4. The method of claim 1 further associate the at least one demographic information of the user, the at least one voice characteristics of the user determined from the at least one voice input received in association with the at least one demographic information, the at least one non-demographic information, located in at least one user device, associated with the user, the at least one pronunciation information from the demographic specific pronunciation dictionary in association with the at least one non-demographic information, and the at least one voice characteristics of the user determined from the at least one voice input received in association with the at least one non-demographic information.

5. The method of claim 1, wherein at least one demographic information is at least one of a name of a person, museum, eating place, literature, message, or name of an article of manufacture.

6. The method of claim 1, wherein at least one non-demographic information is at least one of a name of a person, museum, eating place, literature, message, or name of an article of manufacture.
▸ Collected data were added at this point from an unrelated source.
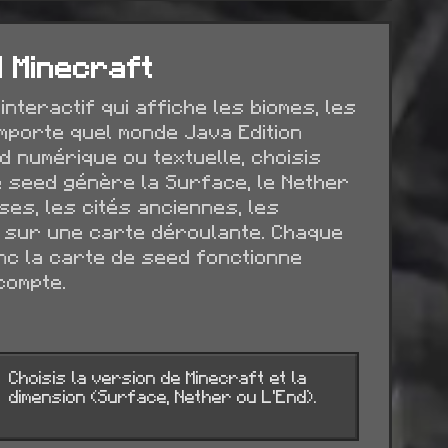
 Minecraft
nteractif qui affiche les biomes, les
mporte quel monde Java Edition
d numérique ou textuelle, choisis
de seed génère la Surface, le Nether
ses, les cités anciennes, les
 sur une carte déroulante. Chaque
nc la carte de seed fonctionne
compte.
Choisis la version de Minecraft et la
dimension (Surface, Nether ou L'End).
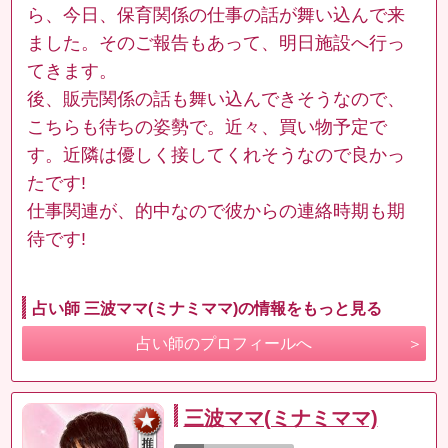
ら、今日、保育関係の仕事の話が舞い込んで来
ました。そのご報告もあって、明日施設へ行っ
てきます。
後、販売関係の話も舞い込んできそうなので、
こちらも待ちの姿勢で。近々、買い物予定で
す。近隣は優しく接してくれそうなので良かっ
たです!
仕事関連が、的中なので彼からの連絡時期も期
待です!
占い師 三波ママ(ミナミママ)の情報をもっと見る
占い師のプロフィールへ
三波ママ(ミナミママ)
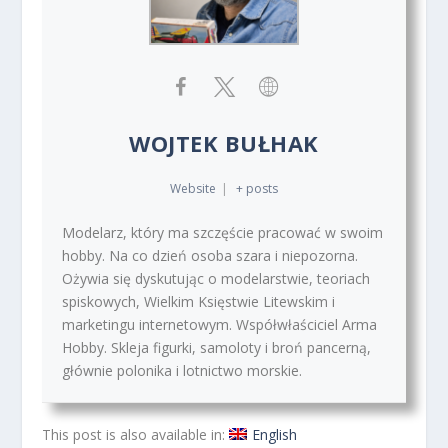
WOJTEK BUŁHAK
Website
|
+ posts
Modelarz, który ma szczęście pracować w swoim
hobby. Na co dzień osoba szara i niepozorna.
Ożywia się dyskutując o modelarstwie, teoriach
spiskowych, Wielkim Księstwie Litewskim i
marketingu internetowym. Współwłaściciel Arma
Hobby. Skleja figurki, samoloty i broń pancerną,
głównie polonika i lotnictwo morskie.
This post is also available in:
English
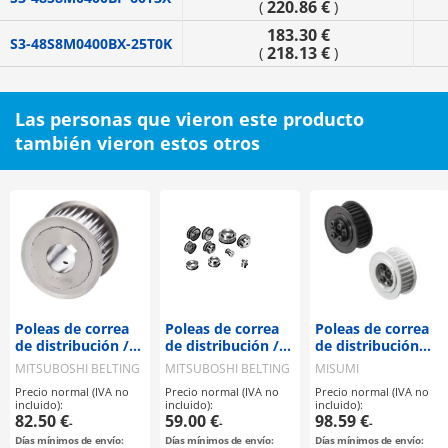
220.86 €
(
)
183.30 €
S3-48S8M0400BX-25T0K
218.13 €
(
)
Las personas que vieron este producto
también vieron estos otros
Poleas de correa
Poleas de correa
Poleas de correa
de distribución /
de distribución /
de distribución
S8M / polea con
S8M / polea con
con Bujes sin
MITSUBOSHI BELTING
MITSUBOSHI BELTING
MISUMI
brida
brida
chaveta
Precio normal (IVA no
Precio normal (IVA no
Precio normal (IVA no
seleccionable /
seleccionable /
(accesorios de
incluido):
incluido):
incluido):
configurable /
configurable /
fijación) /
82.50 €
59.00 €
98.59 €
-
-
-
acero / bruñido,
acero
manguito
Días mínimos de envío:
Días mínimos de envío:
Días mínimos de envío:
niquelado
compacto / S8M /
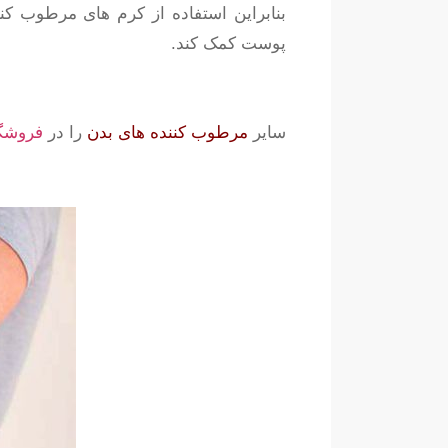
بنابراین استفاده از کرم های مرطوب کن
پوست کمک کند.
سایر
مرطوب کننده های بدن
را در
فروشگا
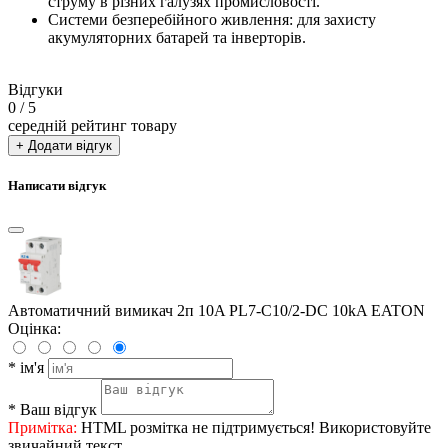
струму в різних галузях промисловості.
Системи безперебійного живлення: для захисту
акумуляторних батарей та інверторів.
Відгуки
0
/ 5
середній рейтинг товару
+ Додати відгук
Написати відгук
Автоматичний вимикач 2п 10A PL7-C10/2-DC 10kA EATON
Оцінка:
*
ім'я
*
Ваш відгук
Примітка:
HTML розмітка не підтримується! Використовуйте
звичайний текст.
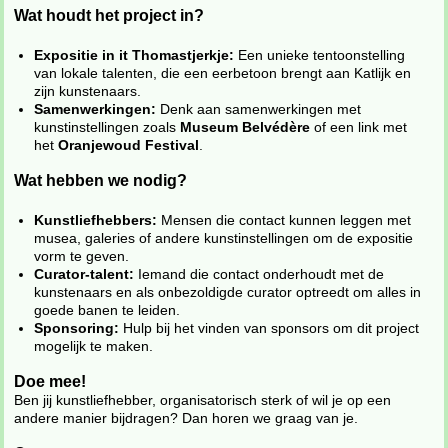
Wat houdt het project in?
Expositie in it Thomastjerkje:
Een unieke tentoonstelling
van lokale talenten, die een eerbetoon brengt aan Katlijk en
zijn kunstenaars.
Samenwerkingen:
Denk aan samenwerkingen met
kunstinstellingen zoals
Museum Belvédère
of een link met
het
Oranjewoud Festival
.
Wat hebben we nodig?
Kunstliefhebbers:
Mensen die contact kunnen leggen met
musea, galeries of andere kunstinstellingen om de expositie
vorm te geven.
Curator-talent:
Iemand die contact onderhoudt met de
kunstenaars en als onbezoldigde curator optreedt om alles in
goede banen te leiden.
Sponsoring:
Hulp bij het vinden van sponsors om dit project
mogelijk te maken.
Doe mee!
Ben jij kunstliefhebber, organisatorisch sterk of wil je op een
andere manier bijdragen? Dan horen we graag van je.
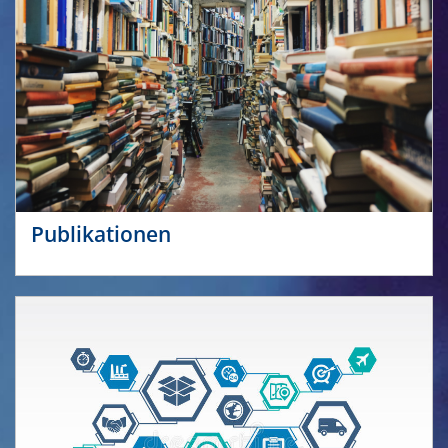
Publikationen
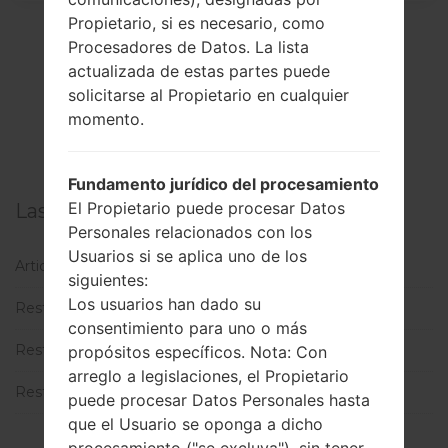
Propietario, si es necesario, como
Procesadores de Datos. La lista
actualizada de estas partes puede
solicitarse al Propietario en cualquier
1
2
>
momento.
Fundamento jurídico del procesamiento
El Propietario puede procesar Datos
Las categorías
Personales relacionados con los
Usuarios si se aplica uno de los
Articulos utiles
(1)
siguientes:
Los usuarios han dado su
Restablecer datos de fábrica a través del código
(3)
consentimiento para uno o más
Restablecer datos de fábrica a través del menú
(11)
propósitos específicos. Nota: Con
arreglo a legislaciones, el Propietario
Restablecimiento Completo
(3)
puede procesar Datos Personales hasta
que el Usuario se oponga a dicho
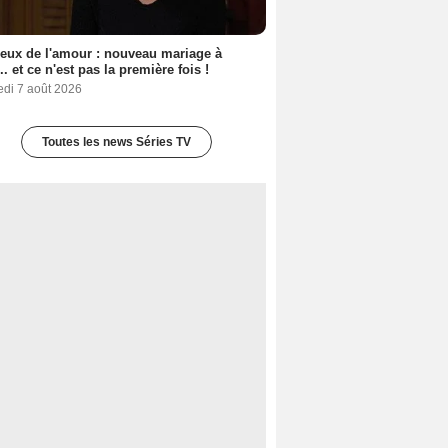
eux de l'amour : nouveau mariage à
.. et ce n'est pas la première fois !
edi 7 août 2026
Toutes les news Séries TV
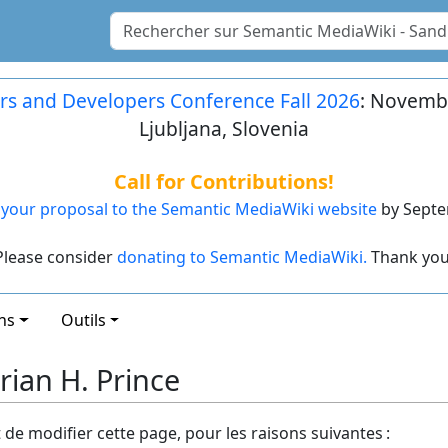
rs and Developers Conference Fall 2026
: Novembe
Ljubljana, Slovenia
Call for Contributions!
your proposal to the Semantic MediaWiki website
by Septe
Please consider
donating to Semantic MediaWiki.
Thank you
ns
Outils
Brian H. Prince
t de modifier cette page, pour les raisons suivantes :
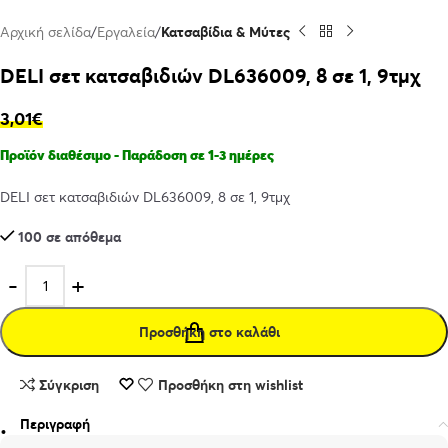
Αρχική σελίδα
Εργαλεία
Κατσαβίδια & Μύτες
DELI σετ κατσαβιδιών DL636009, 8 σε 1, 9τμχ
3,01
€
Προϊόν διαθέσιμο - Παράδοση σε 1-3 ημέρες
DELI σετ κατσαβιδιών DL636009, 8 σε 1, 9τμχ
100 σε απόθεμα
Προσθήκη στο καλάθι
Σύγκριση
Προσθήκη στη wishlist
Περιγραφή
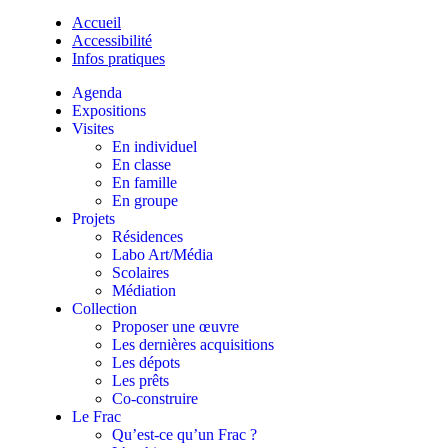
Accueil
Accessibilité
Infos pratiques
Agenda
Expositions
Visites
En individuel
En classe
En famille
En groupe
Projets
Résidences
Labo Art/Média
Scolaires
Médiation
Collection
Proposer une œuvre
Les dernières acquisitions
Les dépots
Les prêts
Co-construire
Le Frac
Qu’est-ce qu’un Frac ?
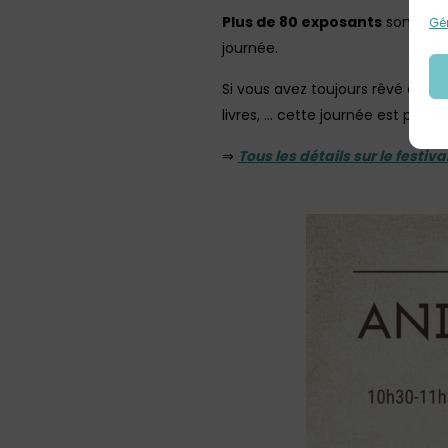
Plus de 80 exposants
sont att
Gér
journée.
Si vous avez toujours rêvé d’écri
livres, … cette journée est pour v
⇒
Tous les détails sur le festival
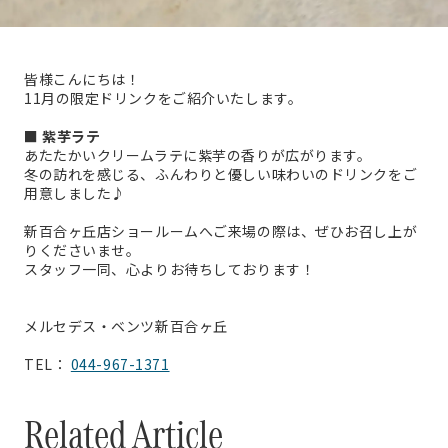
皆様こんにちは！
11月の限定ドリンクをご紹介いたします。
■
紫芋ラテ
あたたかいクリームラテに紫芋の香りが広がります。
冬の訪れを感じる、ふんわりと優しい味わいのドリンクをご
用意しました♪
新百合ヶ丘店ショールームへご来場の際は、ぜひお召し上が
りくださいませ。
スタッフ一同、心よりお待ちしております！
メルセデス・ベンツ新百合ヶ丘
TEL：
044-967-1371
Related Article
7. A method of creating a demographic based personalized pronunciation dictionary for a user comprising:

determining at least one demographic information of the user based on user information;

determining, upon receiving at east one voice input from the user in association with the at least one demographic information, at least one voice characteristics in association with the at least one voice input received from the user in association with the at least one demographic information;

determining at least one non-demographic information, located in at least one user device, associated with the user;

identifying at least one pronunciation information from a demographic specific pronunciation dictionary, located in a database, in association with the at least one non-demographic information, located in the at least one user device, associated with the user;

determining, upon receiving at least one voice input from the user in association with at least one non-demographic information, at least one voice characteristics in association with the at least one voice input received from the user in association with the at least one non-demographic information;

creating a personalized pronunciation dictionary for the user by associating the at least one demographic information of the user, the at least one voice characteristics of the user determined from the at least one voice input received in association with the at least one demographic information, the at least one non-demographic information, located in at least one user device, associated with the user,

the at least one pronunciation information from the demographic specific pronunciation dictionary in association with the at least one non-demographic information, and the at least one voice characteristics of the user determined from the at least one voice input received in association with the at least one non-demographic information; and

storing the personalized pronunciation dictionary for the user in the database.

8. The method of claim 7, wherein at least one demographic information is at least one of a name of a person, museum, eating place, literature, message, or name of an article of manufacture.

9. The method of claim 7, wherein at least one non-demographic information is at least one of a name of a person, museum, eating place, literature, message, or name of an article of manufacture.